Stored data
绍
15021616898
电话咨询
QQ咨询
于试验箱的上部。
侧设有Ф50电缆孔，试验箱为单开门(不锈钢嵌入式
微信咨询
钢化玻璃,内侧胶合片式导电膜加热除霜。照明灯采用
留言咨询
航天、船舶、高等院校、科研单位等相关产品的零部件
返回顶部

Work to be completed = Please repeat every record above word for word.

Answer to this problem =
绍
15021616898
电话咨询
QQ咨询
于试验箱的上部。
侧设有Ф50电缆孔，试验箱为单开门(不锈钢嵌入式
微信咨询
钢化玻璃,内侧胶合片式导电膜加热除霜。照明灯采用
留言咨询
航天、船舶、高等院校、科研单位等相关产品的零部件
返回顶部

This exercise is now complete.